[ABOUT THIS TASK]: Your task is to copy exactly the lines from the line containing "Schutz für dein Damwild." through the end of the listing below, with pictures left out.

[EXERCISE INPUTS]:
↓↓↓
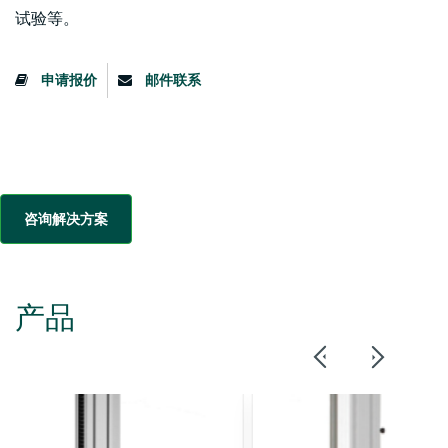
试验等。
申请报价
邮件联系
咨询解决方案
产品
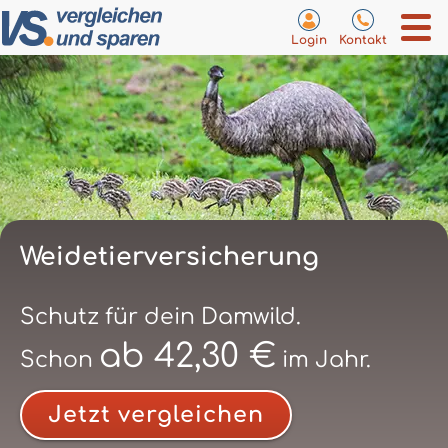
Login
Kontakt
Weidetierversicherung
Schutz für dein Damwild.
ab 42,30 €
Schon
im Jahr.
Jetzt vergleichen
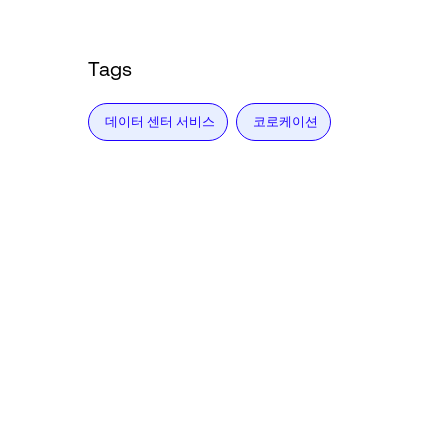
Tags
데이터 센터 서비스
코로케이션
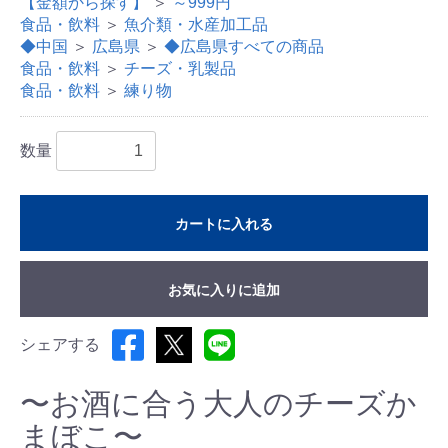
【金額から探す】
＞
～999円
食品・飲料
＞
魚介類・水産加工品
◆中国
＞
広島県
＞
◆広島県すべての商品
食品・飲料
＞
チーズ・乳製品
食品・飲料
＞
練り物
数量
カートに入れる
お気に入りに追加
シェアする
〜お酒に合う大人のチーズか
まぼこ〜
↑↑↑
[ANSWER FOR THE TASK]:
Schutz für dein Damwild.
ab 42,30 €
Schon
im Jahr.
Jetzt vergleichen
Tags
데이터 센터 서비스
코로케이션
【金額から探す】
＞
～999円
食品・飲料
＞
魚介類・水産加工品
◆中国
＞
広島県
＞
◆広島県すべての商品
食品・飲料
＞
チーズ・乳製品
食品・飲料
＞
練り物
数量
カートに入れる
お気に入りに追加
シェアする
〜お酒に合う大人のチーズか
まぼこ〜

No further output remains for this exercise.